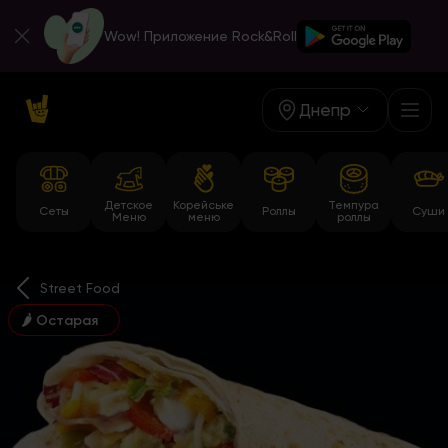
Wow! Приложение Rock&Roll
Днепр
Детское
Корейське
Темпура
Сеты
Роллы
Суши
Меню
меню
роллы
Street Food
🌶 Остарая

* TASK: A verbatim copy of the material, pictures excluded, is what must be produced.

* SOLUTION FOR THIS PROBLEM:
Wow! Приложение Rock&Roll
Днепр
Детское
Корейське
Темпура
Сеты
Роллы
Суши
Меню
меню
роллы
Street Food
🌶 Остарая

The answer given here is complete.